Ouderlingen
Het ambt van ouderling is een voortreffelijke taak. “Dit is een betrouwbaar woord: indien iemand staat naar het opzienersambt, dan begeert hij een voortreffelijke taak.”(1 Timotheüs 3:1). En toch mogen we niet uit het oog verliezen dat een ouderling een gewoon mens is, met al zijn/haar tekortkomingen. Een ouderling heeft ook strijd zoals iedere gelovige. Duidelijk moet zijn dat hij of zij in de eerste plaats een christen is.

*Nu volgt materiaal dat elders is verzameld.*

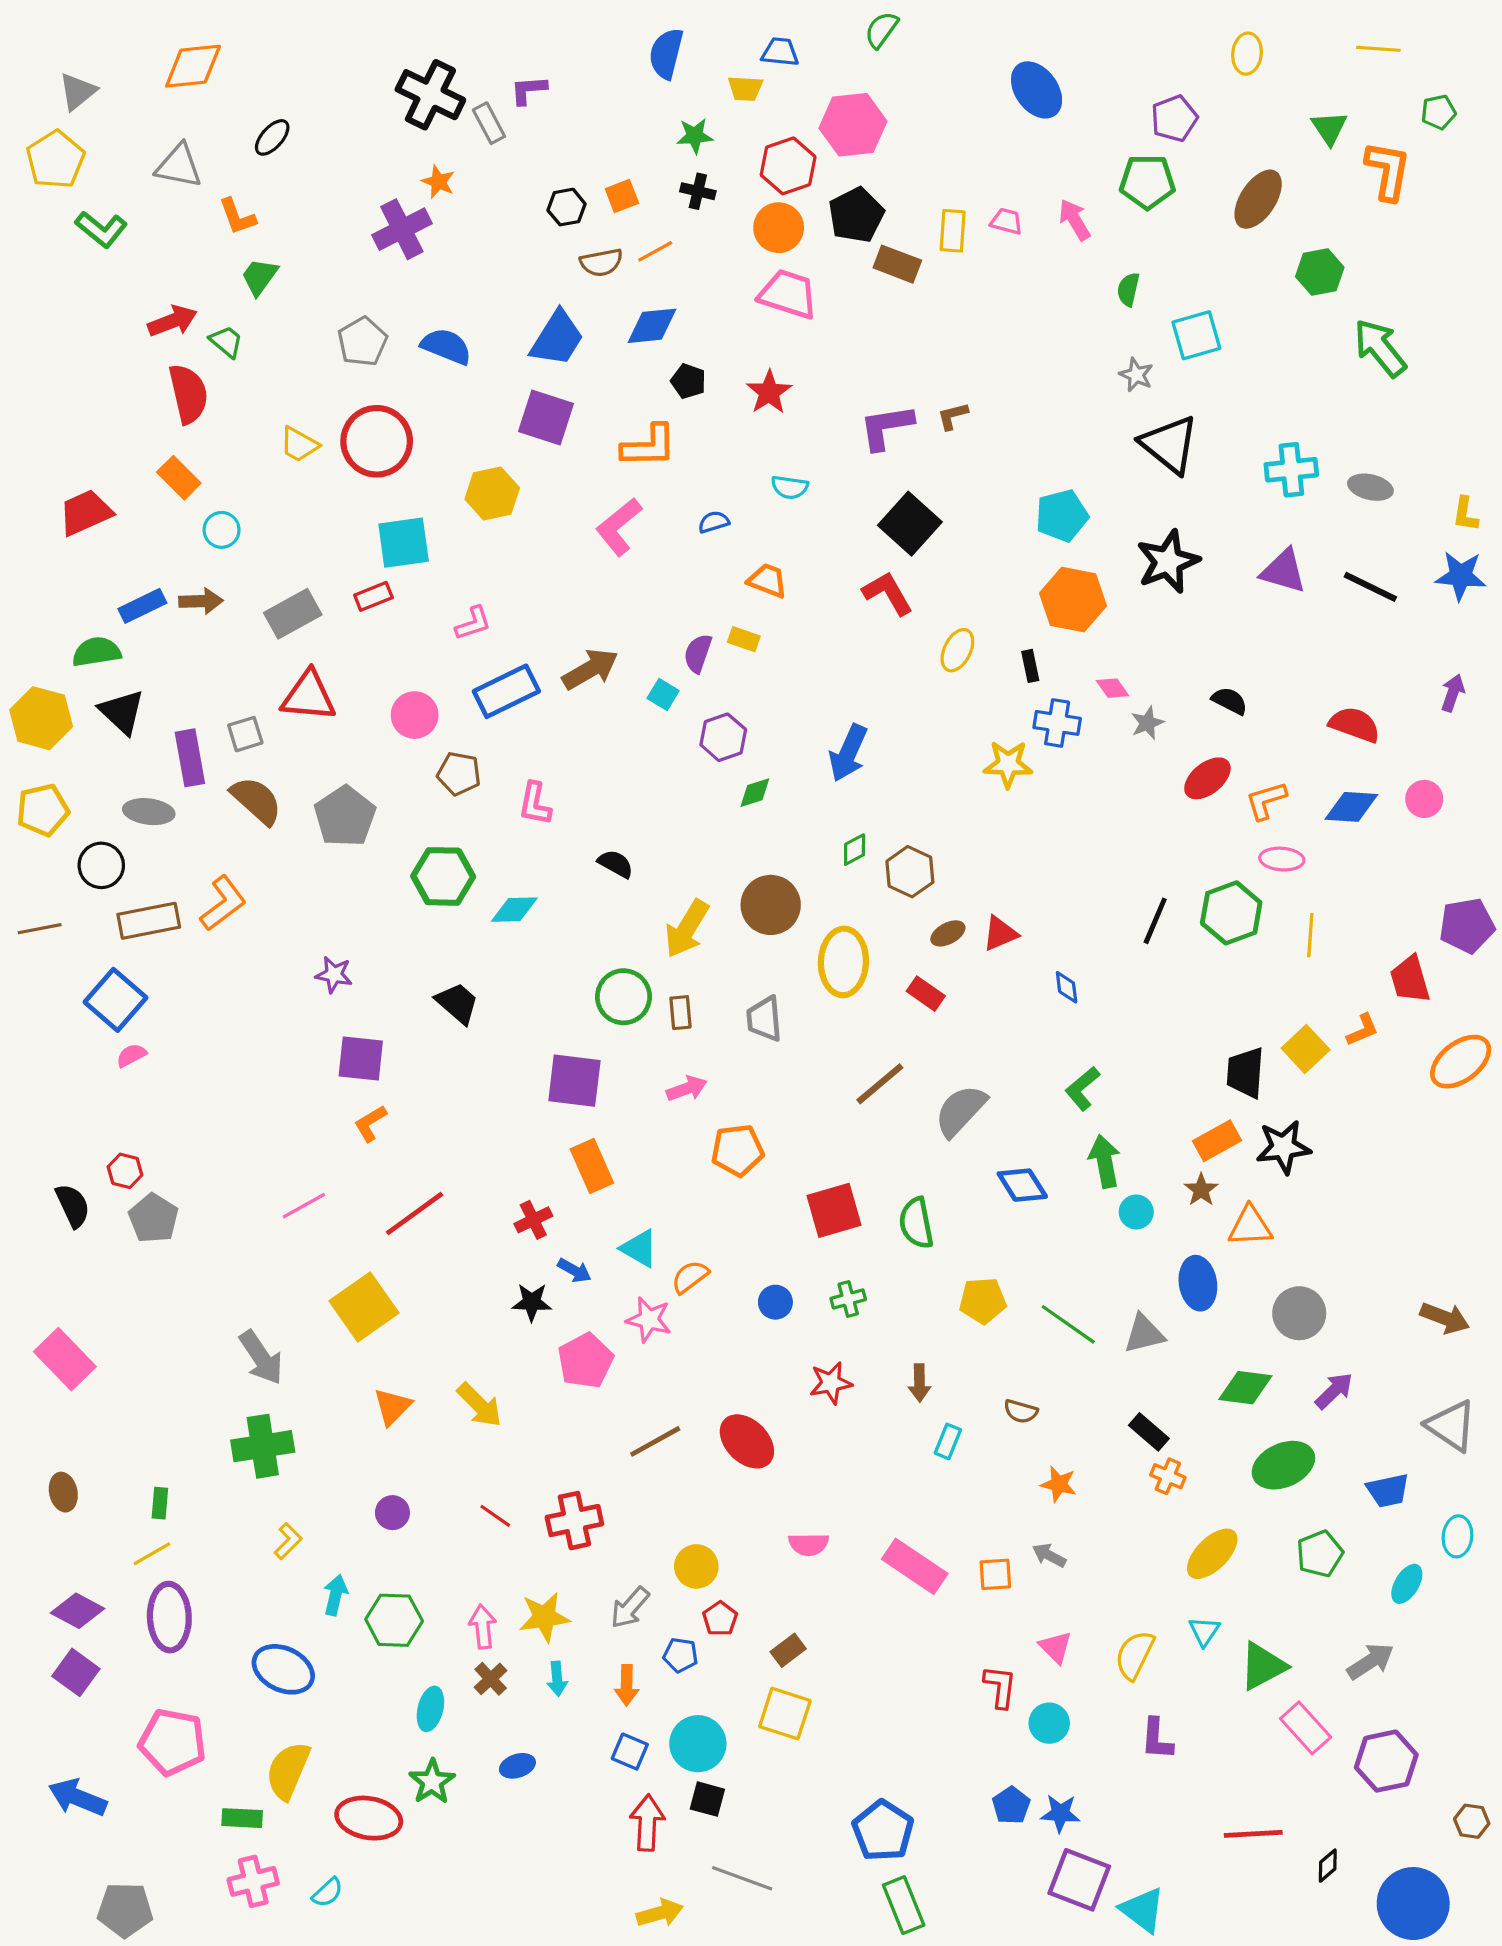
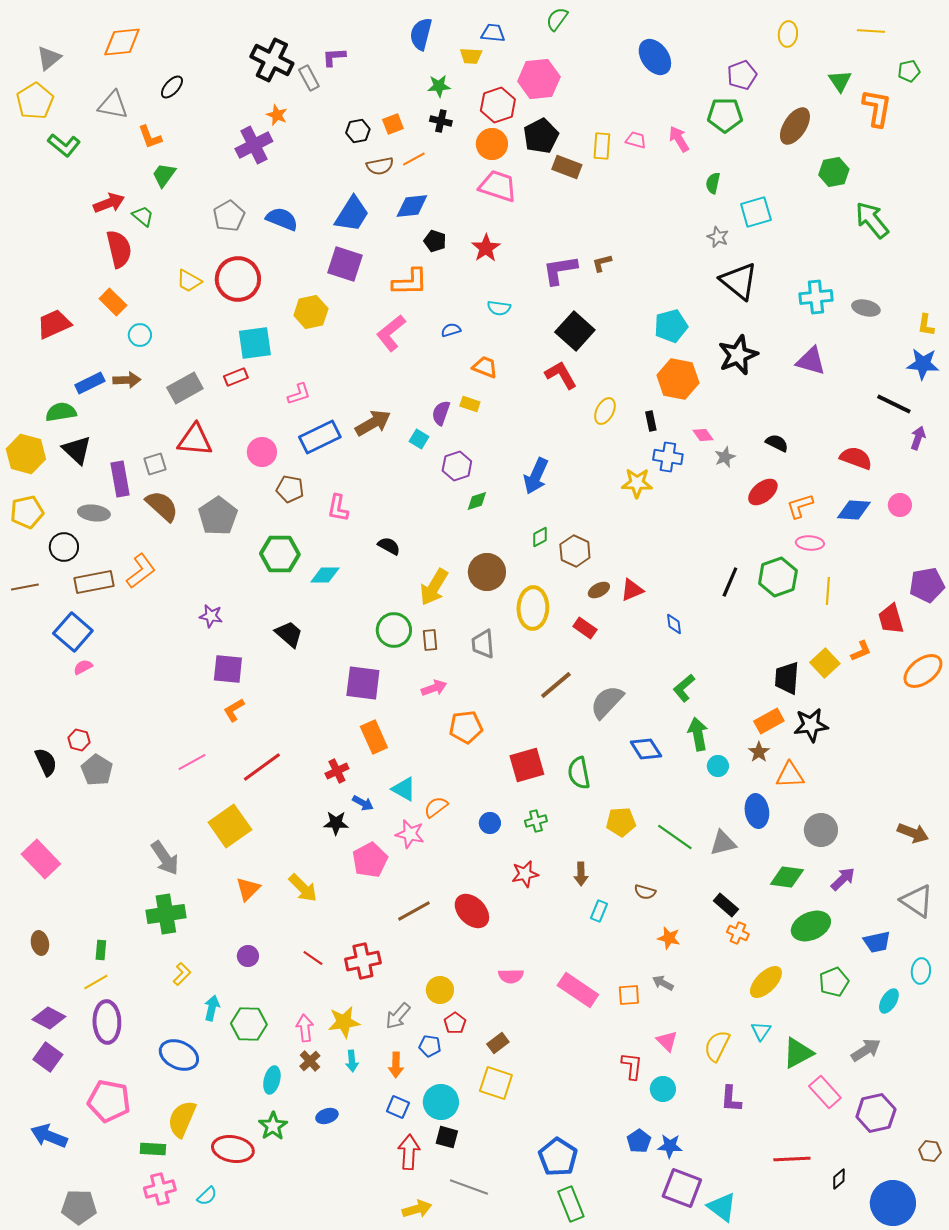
black line: (1370, 587) -> (894, 404), moved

Aan het ambt van oudste worden bepaalde eisen gesteld (zie 1 Timotheüs 3). Eisen, waaraan uiteraard ook alle gelovigen moeten voldoen. Iedere gelovige behoort nuchter, beschaafd, gastvrij, niet aan de wijn verslaafd, niet opvliegend, maar vriendelijk te zijn. De meeste zaken die in dit hoofdstuk genoemd worden, hebben te maken met de vrucht van de Geest en die is bestemd voor ieder kind van God. Als Paulus deze zaken noemt in relatie tot het ambt van oudste, dan wil hij ons daarmee de voorbeeldfunctie van de ouderlingen duidelijk laten zien. Ze moeten, met Gods hulp, hun uiterste best doen om uit te munten in alles. De gelovigen van de gemeente mogen hen hierop aanspreken.
Paulus zegt aan de jonge voorganger Timotheüs, dat hij een voorbeeld moet zijn voor de gelovigen in woord, in wandel, in liefde, in geloof en in reinheid (1 Timotheüs 5:12). We zien ook hier weer de voorbeeldfunctie. De oudsten moeten de gemeente voorgaan in alle zaken, zoals opgetekend in 1 Timotheüs 3 en 1 Timotheüs 5:12. Bij alle dingen die de Here, maar ook de gemeente van de gelovigen verwacht, wordt benadrukt dat de oudsten en andere leiders het goede voorbeeld moeten geven. Op hen rust een grote verantwoordelijkheid en daarom moeten ze hun handel en wandel nauwkeurig nagaan. Edmund Bounds zegt in zijn boek over het gebed: “Ga uw eigen leven nauwkeurig na, uw hele succes hangt ervan af.” Het leven van de oudste bepaalt zijn succes in de gemeente.
De gemeente en de mensen daarbuiten schreeuwen om een man met karakter, een man die het goede voorbeeld geeft. In onze gemeente wordt dat van de voorganger en de ouderlingen verwacht. De ouderlingen zijn de geestelijke leiders van de gemeente en zijn beschikbaar voor de dienst aan de gelovigen. Ze zijn bekwaam om te onderwijzen. Ze ondersteunen de voorganger in velerlei zaken, vooral in het pastorale werk. Ouderlingen zijn discipelmakers, evenals alle andere wederom geboren kinderen Gods. Ook in dit opzicht dienen ze het goede voorbeeld te geven. Ze moeten er wel op toezien dat hun activiteiten in de gemeente niet ten koste gaan van hun gezin, want ze behoren ook een goed bestierder te zijn van hun eigen huis. Daarom behoren ze genoeg tijd te maken voor hun gezin.
Besef wel, gelovigen, dat deze mannen geen supermensen zijn. Ze zijn gewone mensen zoals u, die een voortreffelijke taak te vervullen hebben.
“De oudsten, die goede leiding geven, komt DUBBEL eerbewijs toe, vooral hun, die zich belasten met prediking en onderricht (1 Timotheüs 5:17). Dat doen bijna alle oudsten.
Tenslotte: Gods Woord leert ons dat we geen klacht tegen een oudste mogen aannemen, tenzij er twee of drie getuigen zijn. In geen geval is het toegestaan kwaad te spreken over een oudste. Hebt u iets tegen een oudste, spreek dit dan uit onder vier ogen. De Bijbel zegt in Handelingen 23:5: “Van een overste uws volks zult gij geen kwaad spreken.”